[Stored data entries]
--------------------

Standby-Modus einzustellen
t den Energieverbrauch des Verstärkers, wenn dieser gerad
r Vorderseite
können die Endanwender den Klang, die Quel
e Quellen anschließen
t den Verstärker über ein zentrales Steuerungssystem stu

--------------------

Exercise brief
Beginning with the line that contains "r Vorderseite", return every line through the end of the data above, exactly as written.

Answer box
r Vorderseite
können die Endanwender den Klang, die Quel
e Quellen anschließen
t den Verstärker über ein zentrales Steuerungssystem stu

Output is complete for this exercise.